(GIVEN DATA)
※

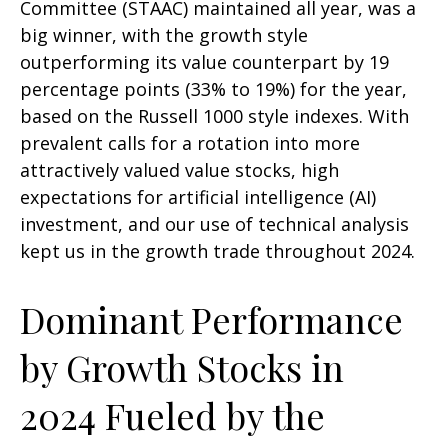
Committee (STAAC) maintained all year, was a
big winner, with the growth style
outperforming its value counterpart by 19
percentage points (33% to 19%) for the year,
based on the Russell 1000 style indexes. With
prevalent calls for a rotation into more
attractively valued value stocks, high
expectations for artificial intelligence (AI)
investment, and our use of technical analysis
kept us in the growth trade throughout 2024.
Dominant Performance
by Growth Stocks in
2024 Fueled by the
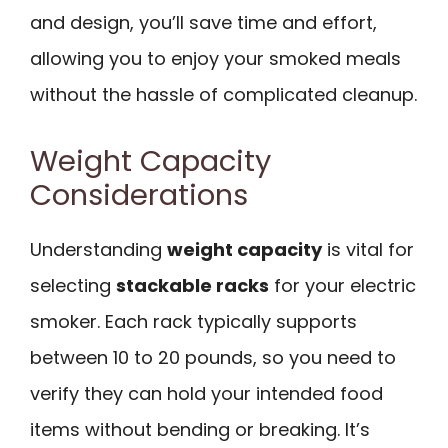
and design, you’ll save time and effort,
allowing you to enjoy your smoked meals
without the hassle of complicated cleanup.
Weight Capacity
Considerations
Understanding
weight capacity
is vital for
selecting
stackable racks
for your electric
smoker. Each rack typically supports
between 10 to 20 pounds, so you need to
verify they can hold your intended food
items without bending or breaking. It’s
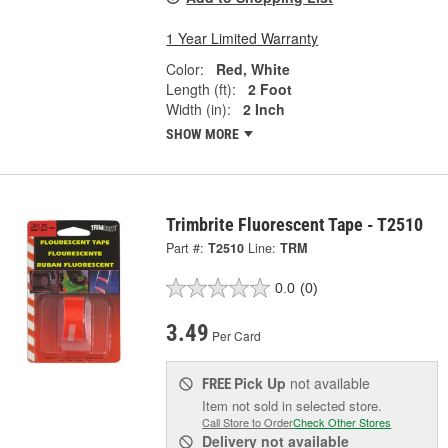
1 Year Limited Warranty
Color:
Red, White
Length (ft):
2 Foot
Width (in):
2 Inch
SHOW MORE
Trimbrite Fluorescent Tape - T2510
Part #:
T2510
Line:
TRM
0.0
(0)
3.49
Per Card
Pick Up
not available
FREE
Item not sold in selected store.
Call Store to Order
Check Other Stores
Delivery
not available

※

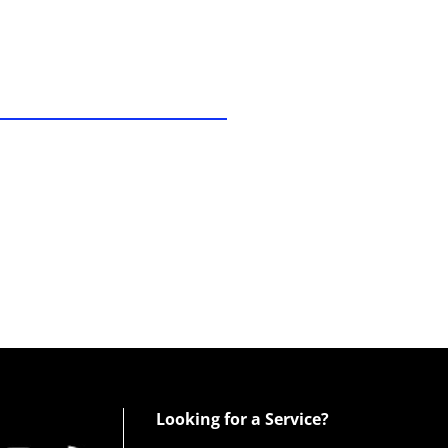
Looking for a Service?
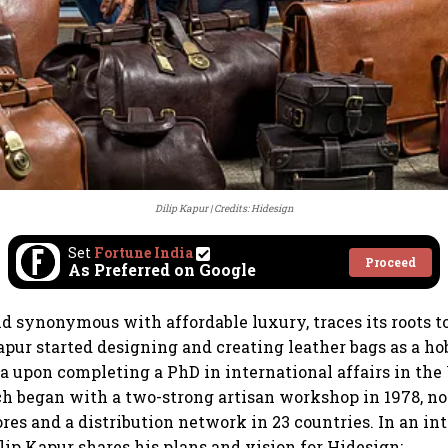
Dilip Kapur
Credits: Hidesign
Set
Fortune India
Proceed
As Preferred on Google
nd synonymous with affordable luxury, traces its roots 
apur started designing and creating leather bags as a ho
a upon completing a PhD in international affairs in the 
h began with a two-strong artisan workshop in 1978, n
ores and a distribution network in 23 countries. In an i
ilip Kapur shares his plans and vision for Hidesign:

※

(EXERCISE INSTRUCTIONS) Look over the listing. Pull out every line with the string "Hidesign" in it.

(EXPECTED ANSWER)
Credits: Hidesign
ilip Kapur shares his plans and vision for Hidesign:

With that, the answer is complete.